Every line of the listing below should be written out exactly, minus its images.
[Opening EXTRACTED MATERIAL section]
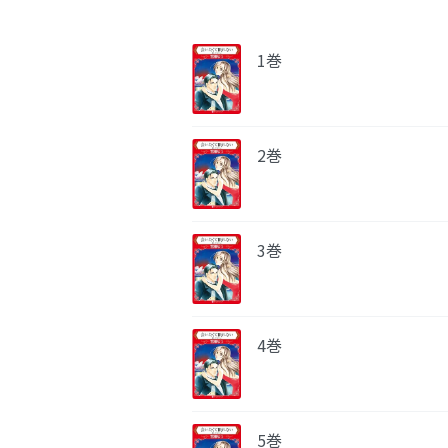
1巻
2巻
3巻
4巻
5巻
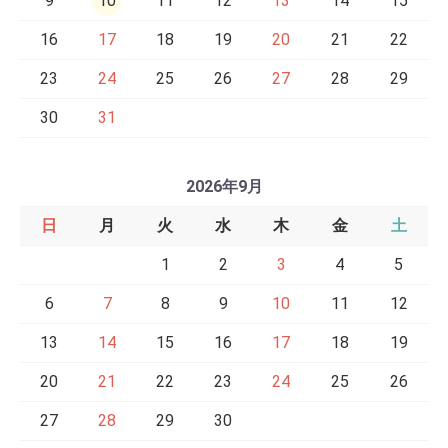
9
10
11
12
13
14
15
16
17
18
19
20
21
22
23
24
25
26
27
28
29
30
31
2026年9月
日
月
火
水
木
金
土
1
2
3
4
5
6
7
8
9
10
11
12
13
14
15
16
17
18
19
20
21
22
23
24
25
26
27
28
29
30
[Closing EXTRACTED MATERIAL section]
RESPONSE AREA »
1巻
2巻
3巻
4巻
5巻
9
10
11
12
13
14
15
16
17
18
19
20
21
22
23
24
25
26
27
28
29
30
31
2026年9月
日
月
火
水
木
金
土
1
2
3
4
5
6
7
8
9
10
11
12
13
14
15
16
17
18
19
20
21
22
23
24
25
26
27
28
29
30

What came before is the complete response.